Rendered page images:
[Start of Attachment]

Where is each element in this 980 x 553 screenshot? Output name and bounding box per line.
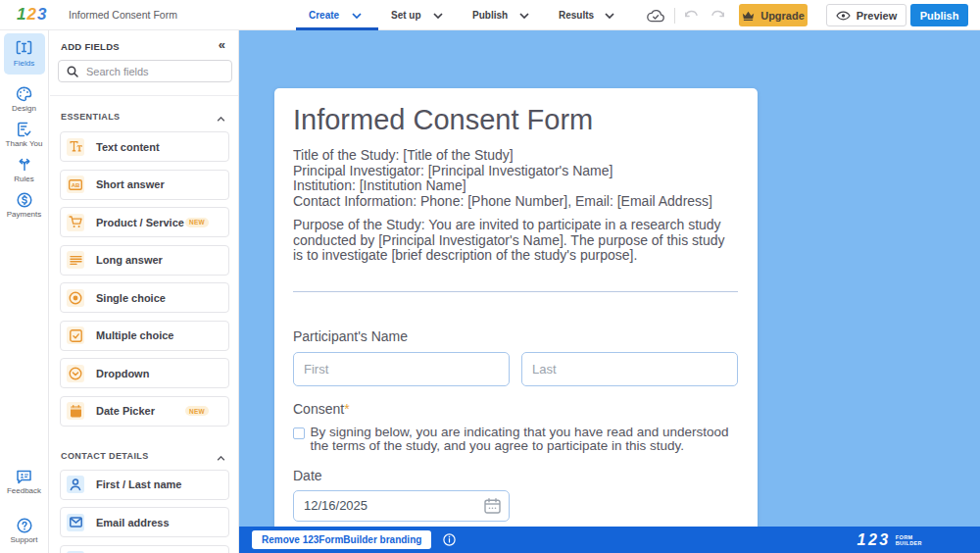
nav-set-up[interactable]: Set up — [378, 0, 460, 30]
search-fields-box — [58, 60, 232, 82]
chevron-down-icon — [605, 13, 614, 19]
form-canvas: Informed Consent Form Title of the Study… — [239, 30, 980, 553]
form-divider — [293, 291, 738, 292]
document-title: Informed Consent Form — [69, 9, 177, 21]
undo-icon[interactable] — [684, 10, 700, 22]
rail-item-design[interactable]: Design — [4, 78, 45, 114]
search-fields-input[interactable] — [86, 66, 223, 77]
chevron-up-icon — [217, 447, 225, 465]
svg-text:AB: AB — [72, 181, 80, 187]
rail-item-fields[interactable]: Fields — [4, 33, 45, 75]
field-item-single-choice[interactable]: Single choice — [60, 282, 229, 313]
payments-icon — [17, 191, 32, 208]
field-item-short-answer[interactable]: AB Short answer — [60, 170, 229, 200]
date-picker-icon — [67, 402, 84, 420]
form-builder-app: 123 Informed Consent Form Create Set up … — [0, 0, 980, 553]
date-field — [293, 490, 510, 522]
required-asterisk: * — [344, 401, 349, 417]
long-answer-icon — [67, 251, 84, 269]
add-fields-panel: ADD FIELDS « ESSENTIALS Text content — [50, 30, 239, 553]
form-card[interactable]: Informed Consent Form Title of the Study… — [274, 88, 758, 553]
consent-row: By signing below, you are indicating tha… — [293, 426, 738, 453]
eye-icon — [836, 11, 851, 21]
chevron-up-icon — [217, 108, 225, 126]
first-name-input[interactable] — [293, 352, 510, 386]
dropdown-icon — [67, 365, 84, 382]
nav-publish[interactable]: Publish — [460, 0, 546, 30]
rail-item-payments[interactable]: Payments — [4, 184, 45, 220]
fields-icon — [16, 39, 32, 56]
date-label: Date — [293, 468, 322, 483]
essentials-items: Text content AB Short answer Product / S… — [50, 124, 238, 427]
field-item-first-last-name[interactable]: First / Last name — [60, 470, 229, 500]
preview-button[interactable]: Preview — [826, 4, 906, 26]
cloud-saved-icon — [647, 9, 664, 23]
section-header-contact-details[interactable]: CONTACT DETAILS — [50, 449, 238, 463]
divider — [674, 8, 675, 24]
field-item-date-picker[interactable]: Date Picker NEW — [60, 396, 229, 427]
field-item-long-answer[interactable]: Long answer — [60, 245, 229, 276]
panel-scroll-area[interactable]: ESSENTIALS Text content AB Short answer — [50, 96, 238, 553]
branding-bar: Remove 123FormBuilder branding 123 FORMB… — [239, 527, 980, 553]
thank-you-icon — [17, 121, 31, 137]
study-info-text: Title of the Study: [Title of the Study]… — [293, 148, 712, 209]
nav-results[interactable]: Results — [546, 0, 631, 30]
left-rail: Fields Design Thank You Rules Payments — [0, 30, 49, 553]
feedback-icon — [16, 468, 32, 484]
section-header-essentials[interactable]: ESSENTIALS — [50, 110, 238, 124]
product-service-icon — [67, 214, 84, 231]
support-icon — [17, 517, 32, 533]
chevron-down-icon — [519, 13, 529, 19]
single-choice-icon — [67, 289, 84, 307]
consent-label: Consent* — [293, 401, 350, 417]
field-item-email-address[interactable]: Email address — [60, 507, 229, 537]
field-item-partial[interactable] — [60, 545, 229, 553]
participants-name-label: Participant's Name — [293, 328, 408, 344]
consent-text: By signing below, you are indicating tha… — [311, 426, 729, 453]
rail-item-rules[interactable]: Rules — [4, 149, 45, 184]
info-icon[interactable] — [443, 533, 456, 546]
collapse-panel-icon[interactable]: « — [219, 38, 225, 52]
field-item-multiple-choice[interactable]: Multiple choice — [60, 321, 229, 351]
new-badge: NEW — [185, 218, 209, 227]
email-address-icon — [67, 514, 84, 531]
nav-create[interactable]: Create — [296, 0, 378, 30]
rules-icon — [17, 156, 32, 173]
remove-branding-button[interactable]: Remove 123FormBuilder branding — [252, 530, 431, 549]
rail-item-thank-you[interactable]: Thank You — [4, 114, 45, 149]
field-item-text-content[interactable]: Text content — [60, 131, 229, 162]
form-card-content: Informed Consent Form Title of the Study… — [293, 88, 739, 553]
panel-title: ADD FIELDS — [61, 41, 120, 52]
field-item-dropdown[interactable]: Dropdown — [60, 358, 229, 388]
design-icon — [16, 85, 32, 102]
short-answer-icon: AB — [67, 176, 84, 193]
first-last-name-icon — [67, 476, 84, 493]
publish-button[interactable]: Publish — [910, 4, 968, 26]
crown-icon — [742, 11, 755, 21]
redo-icon[interactable] — [710, 10, 725, 22]
search-icon — [67, 66, 78, 77]
contact-details-items: First / Last name Email address — [50, 463, 238, 553]
study-purpose-text: Purpose of the Study: You are invited to… — [293, 218, 725, 264]
consent-checkbox[interactable] — [293, 427, 305, 439]
field-item-product-service[interactable]: Product / Service NEW — [60, 207, 229, 237]
rail-item-feedback[interactable]: Feedback — [4, 461, 45, 496]
rail-item-support[interactable]: Support — [4, 510, 45, 545]
chevron-down-icon — [352, 13, 362, 19]
form-title: Informed Consent Form — [293, 103, 593, 136]
top-bar: 123 Informed Consent Form Create Set up … — [0, 0, 980, 30]
chevron-down-icon — [433, 13, 443, 19]
app-logo[interactable]: 123 — [17, 5, 47, 25]
multiple-choice-icon — [67, 327, 84, 344]
formbuilder-brand-logo: 123 FORMBUILDER — [858, 532, 922, 548]
top-actions: Upgrade Preview Publish — [647, 0, 968, 30]
text-content-icon — [67, 138, 84, 156]
new-badge: NEW — [185, 406, 209, 416]
name-inputs-row — [293, 352, 738, 386]
last-name-input[interactable] — [521, 352, 738, 386]
upgrade-button[interactable]: Upgrade — [739, 4, 808, 26]
date-input[interactable] — [293, 490, 510, 522]
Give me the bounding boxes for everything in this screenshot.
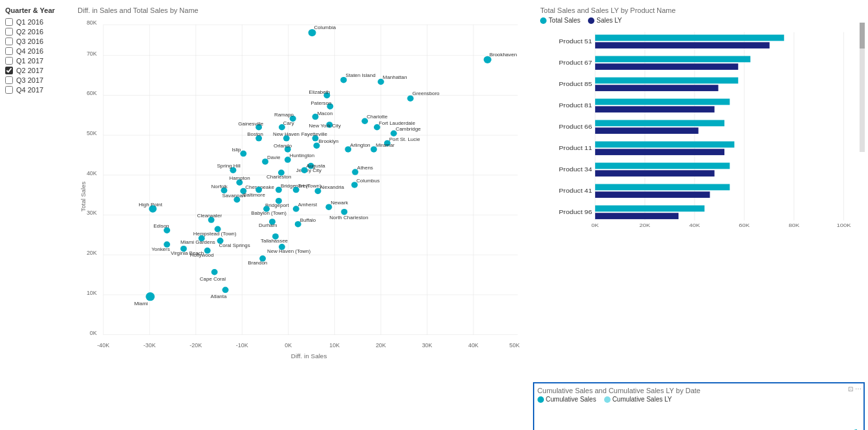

[End of Attachment]

§ The problem
If a line in the records above has the word "label", copy it out.

§ Task output
date-label: Date — [293, 468, 322, 483]
consent-label: Consent* — [293, 401, 350, 417]
participants-name-label: Participant's Name — [293, 328, 408, 344]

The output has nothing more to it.